Positive images improve performance.  Just pictures of happy things will make you run better.  Consider having a few small flip cards of the family and kids in your pocket.
You love that squad. They are proud of you.  Run well for them.

Just smiling improves performance.
Ever thought Kipchoge was laughing at some inside joke the entire time he’s ripping 2:52min/kms to a world record marathon? Grinners really are winners. Smile no matter what. The more you are suffering the more you will benefit from smiling. Make others smile back at you and take some positivity from them.
Protip: Tell a volunteer a joke.

c) Section 3.3.8 – Self-Talk.
“I am strong, I am strong, I am strong, I am strong….”  Somehow a basic message on a loop helps.  Pour water on a flat surface and the bulk of it will run away but some will seep into the cracks.
More than 1 mantra is a good idea because you don’t always need the same message all the time as your emotional state and fatigue is a moving target.  “I have trained for this, I have trained for this…”
Find a handful of very real verbal queues you can use to steady the ship when the seas get rough.  They can be anything from basic positive messages to queues that have you returning to the present moment.  Try something like “economy is key, economy is key…” and in that moment think about how you’re spending your fitness.  How is your body position?  Are you upright, shoulders back, breathing relaxed, moving efficiently?

Kipchoge subscribes to some ‘happy-clappy’ positive mindset stuff but much of it rooted in genuine, scientifically backed research.  He really thinks he can run 2hrs for a marathon and that helps.  It really does. Not just at a conscious level.  It’s no good to try and trick your mind if the ‘awake’ portion of your brain is circumventing your efforts by thinking “bullsh1t you can run 2hrs”.  You have to actually believe it.
You will run a devastating Ultra-trail Australia because you have trained for it.  Because you are running within yourself and executing a good race.  Don’t subscribe to something you don’t believe in, rather have the GENUINE self-belief that you ‘are actually that good‘.

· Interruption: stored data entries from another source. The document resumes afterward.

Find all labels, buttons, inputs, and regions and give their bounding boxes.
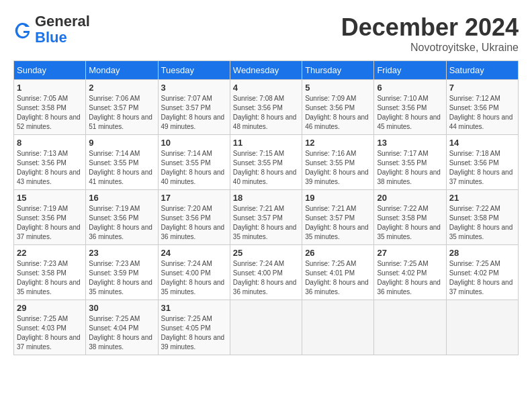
day-number: 18 xyxy=(233,193,299,203)
day-info: Sunrise: 7:09 AM Sunset: 3:56 PM Dayligh… xyxy=(305,94,371,132)
week-row-3: 15 Sunrise: 7:19 AM Sunset: 3:56 PM Dayl… xyxy=(14,190,519,245)
day-number: 3 xyxy=(161,83,227,93)
day-number: 31 xyxy=(161,303,227,313)
calendar-cell: 6 Sunrise: 7:10 AM Sunset: 3:56 PM Dayli… xyxy=(374,80,446,135)
week-row-2: 8 Sunrise: 7:13 AM Sunset: 3:56 PM Dayli… xyxy=(14,135,519,190)
calendar-cell: 9 Sunrise: 7:14 AM Sunset: 3:55 PM Dayli… xyxy=(86,135,158,190)
weekday-header-row: Sunday Monday Tuesday Wednesday Thursday… xyxy=(14,61,519,80)
header-thursday: Thursday xyxy=(302,61,374,80)
day-number: 16 xyxy=(89,193,154,203)
day-number: 14 xyxy=(449,138,515,148)
day-info: Sunrise: 7:25 AM Sunset: 4:04 PM Dayligh… xyxy=(89,314,154,352)
day-info: Sunrise: 7:25 AM Sunset: 4:01 PM Dayligh… xyxy=(305,259,371,297)
calendar-cell: 2 Sunrise: 7:06 AM Sunset: 3:57 PM Dayli… xyxy=(86,80,158,135)
day-info: Sunrise: 7:21 AM Sunset: 3:57 PM Dayligh… xyxy=(233,204,299,242)
calendar-cell: 31 Sunrise: 7:25 AM Sunset: 4:05 PM Dayl… xyxy=(158,300,230,355)
day-info: Sunrise: 7:10 AM Sunset: 3:56 PM Dayligh… xyxy=(377,94,443,132)
day-info: Sunrise: 7:22 AM Sunset: 3:58 PM Dayligh… xyxy=(449,204,515,242)
calendar-cell: 28 Sunrise: 7:25 AM Sunset: 4:02 PM Dayl… xyxy=(446,245,518,300)
day-number: 4 xyxy=(233,83,299,93)
calendar-cell: 19 Sunrise: 7:21 AM Sunset: 3:57 PM Dayl… xyxy=(302,190,374,245)
day-info: Sunrise: 7:21 AM Sunset: 3:57 PM Dayligh… xyxy=(305,204,371,242)
week-row-4: 22 Sunrise: 7:23 AM Sunset: 3:58 PM Dayl… xyxy=(14,245,519,300)
calendar-cell: 21 Sunrise: 7:22 AM Sunset: 3:58 PM Dayl… xyxy=(446,190,518,245)
location: Novotroyitske, Ukraine xyxy=(341,42,519,54)
day-info: Sunrise: 7:24 AM Sunset: 4:00 PM Dayligh… xyxy=(233,259,299,297)
day-number: 28 xyxy=(449,248,515,258)
day-number: 10 xyxy=(161,138,227,148)
calendar-cell: 3 Sunrise: 7:07 AM Sunset: 3:57 PM Dayli… xyxy=(158,80,230,135)
day-number: 5 xyxy=(305,83,371,93)
calendar-cell: 23 Sunrise: 7:23 AM Sunset: 3:59 PM Dayl… xyxy=(86,245,158,300)
calendar-cell: 27 Sunrise: 7:25 AM Sunset: 4:02 PM Dayl… xyxy=(374,245,446,300)
calendar-cell: 14 Sunrise: 7:18 AM Sunset: 3:56 PM Dayl… xyxy=(446,135,518,190)
day-info: Sunrise: 7:25 AM Sunset: 4:02 PM Dayligh… xyxy=(449,259,515,297)
calendar-cell: 16 Sunrise: 7:19 AM Sunset: 3:56 PM Dayl… xyxy=(86,190,158,245)
day-info: Sunrise: 7:14 AM Sunset: 3:55 PM Dayligh… xyxy=(89,149,154,187)
calendar-cell: 4 Sunrise: 7:08 AM Sunset: 3:56 PM Dayli… xyxy=(230,80,302,135)
header-tuesday: Tuesday xyxy=(158,61,230,80)
calendar-table: Sunday Monday Tuesday Wednesday Thursday… xyxy=(13,60,519,355)
calendar-cell xyxy=(302,300,374,355)
header-wednesday: Wednesday xyxy=(230,61,302,80)
calendar-cell: 18 Sunrise: 7:21 AM Sunset: 3:57 PM Dayl… xyxy=(230,190,302,245)
calendar-cell: 12 Sunrise: 7:16 AM Sunset: 3:55 PM Dayl… xyxy=(302,135,374,190)
day-number: 2 xyxy=(89,83,154,93)
day-info: Sunrise: 7:25 AM Sunset: 4:03 PM Dayligh… xyxy=(17,314,83,352)
day-number: 13 xyxy=(377,138,443,148)
day-number: 17 xyxy=(161,193,227,203)
day-info: Sunrise: 7:19 AM Sunset: 3:56 PM Dayligh… xyxy=(17,204,83,242)
day-number: 12 xyxy=(305,138,371,148)
day-number: 26 xyxy=(305,248,371,258)
day-number: 11 xyxy=(233,138,299,148)
day-number: 7 xyxy=(449,83,515,93)
calendar-cell: 22 Sunrise: 7:23 AM Sunset: 3:58 PM Dayl… xyxy=(14,245,86,300)
day-info: Sunrise: 7:25 AM Sunset: 4:02 PM Dayligh… xyxy=(377,259,443,297)
calendar-cell: 10 Sunrise: 7:14 AM Sunset: 3:55 PM Dayl… xyxy=(158,135,230,190)
day-info: Sunrise: 7:06 AM Sunset: 3:57 PM Dayligh… xyxy=(89,94,154,132)
day-info: Sunrise: 7:08 AM Sunset: 3:56 PM Dayligh… xyxy=(233,94,299,132)
day-number: 22 xyxy=(17,248,83,258)
calendar-cell: 25 Sunrise: 7:24 AM Sunset: 4:00 PM Dayl… xyxy=(230,245,302,300)
day-info: Sunrise: 7:22 AM Sunset: 3:58 PM Dayligh… xyxy=(377,204,443,242)
month-title: December 2024 xyxy=(341,13,519,42)
day-number: 20 xyxy=(377,193,443,203)
page-header: General Blue December 2024 Novotroyitske… xyxy=(13,13,519,54)
day-info: Sunrise: 7:23 AM Sunset: 3:59 PM Dayligh… xyxy=(89,259,154,297)
day-info: Sunrise: 7:07 AM Sunset: 3:57 PM Dayligh… xyxy=(161,94,227,132)
calendar-cell: 29 Sunrise: 7:25 AM Sunset: 4:03 PM Dayl… xyxy=(14,300,86,355)
calendar-cell xyxy=(374,300,446,355)
day-info: Sunrise: 7:17 AM Sunset: 3:55 PM Dayligh… xyxy=(377,149,443,187)
day-number: 29 xyxy=(17,303,83,313)
day-number: 19 xyxy=(305,193,371,203)
header-saturday: Saturday xyxy=(446,61,518,80)
day-info: Sunrise: 7:05 AM Sunset: 3:58 PM Dayligh… xyxy=(17,94,83,132)
calendar-cell: 7 Sunrise: 7:12 AM Sunset: 3:56 PM Dayli… xyxy=(446,80,518,135)
calendar-cell: 20 Sunrise: 7:22 AM Sunset: 3:58 PM Dayl… xyxy=(374,190,446,245)
calendar-cell: 8 Sunrise: 7:13 AM Sunset: 3:56 PM Dayli… xyxy=(14,135,86,190)
day-info: Sunrise: 7:20 AM Sunset: 3:56 PM Dayligh… xyxy=(161,204,227,242)
day-number: 30 xyxy=(89,303,154,313)
calendar-cell: 24 Sunrise: 7:24 AM Sunset: 4:00 PM Dayl… xyxy=(158,245,230,300)
day-number: 23 xyxy=(89,248,154,258)
calendar-cell: 13 Sunrise: 7:17 AM Sunset: 3:55 PM Dayl… xyxy=(374,135,446,190)
day-info: Sunrise: 7:19 AM Sunset: 3:56 PM Dayligh… xyxy=(89,204,154,242)
title-block: December 2024 Novotroyitske, Ukraine xyxy=(341,13,519,54)
calendar-cell: 26 Sunrise: 7:25 AM Sunset: 4:01 PM Dayl… xyxy=(302,245,374,300)
day-number: 21 xyxy=(449,193,515,203)
day-info: Sunrise: 7:12 AM Sunset: 3:56 PM Dayligh… xyxy=(449,94,515,132)
day-number: 25 xyxy=(233,248,299,258)
day-info: Sunrise: 7:24 AM Sunset: 4:00 PM Dayligh… xyxy=(161,259,227,297)
calendar-cell: 17 Sunrise: 7:20 AM Sunset: 3:56 PM Dayl… xyxy=(158,190,230,245)
day-number: 1 xyxy=(17,83,83,93)
logo-text: General Blue xyxy=(35,13,90,46)
calendar-cell: 30 Sunrise: 7:25 AM Sunset: 4:04 PM Dayl… xyxy=(86,300,158,355)
header-monday: Monday xyxy=(86,61,158,80)
day-info: Sunrise: 7:13 AM Sunset: 3:56 PM Dayligh… xyxy=(17,149,83,187)
day-number: 27 xyxy=(377,248,443,258)
day-info: Sunrise: 7:18 AM Sunset: 3:56 PM Dayligh… xyxy=(449,149,515,187)
calendar-cell xyxy=(230,300,302,355)
logo: General Blue xyxy=(13,13,90,46)
day-number: 15 xyxy=(17,193,83,203)
header-sunday: Sunday xyxy=(14,61,86,80)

NEGATIVE psychological stimulus:  
d) Section 3.4.2 – Mental Fatigue.
Let’s not deep dive into the ‘what not to do’ least the take home be only negative messages but suffice to say if your brain is scrambled on race day science is adamant that you’ll underachieve.  Don’t bring work, family & life stress to the start line.  Be rested and relaxed.  This may mean locking yourself away in a motel room for a few days prior so you can read a chill book or a series on Netflix.
Sleep is the biggest lever to pull so pull it as hard as you can in the final week.

Want to see this all put into action?
Here’s a <4min clip by Andrea Comastri from his 100km Ultra-trail Australia 2018.
https://youtu.be/CTBgdCIAyKY
It’s a short watch and rather than just tune out to the basics of the video itself, take a moment to focus on not what is happening rather how he’s doing it.
He is realistic and in the moment.
He knows where he is and what he’s doing.
He is connected to the actual stimulus of fatigue and effort but at the same time he’s smiling.
Andrea says “Thank you” to EVERYONE.
He asks “how are you doing” of those around him and himself but always responds in the positive.
He says “only 300m to CP4, that’s a good achievement already” as opposed to “I’m barely half way…”
Words are always positive doing or feeling words like “party” and “happy” “awesome” etc”
This is tough but fun and we’ve trained for this”

It wont always be easy and it seems irrational to grin while the course is sawing your legs off with a rusty hacksaw but you know what – it’s almost certainly going to get tough out there.  For the longer courses Western Okataina walkway is a emotional low-point for many.  Be prepared for the battle EMOTIONALLY.  Your fitness will fall in line. “This too will pass”

It need not be said that Andrea crushed his debut 100km having never run further than a marathon.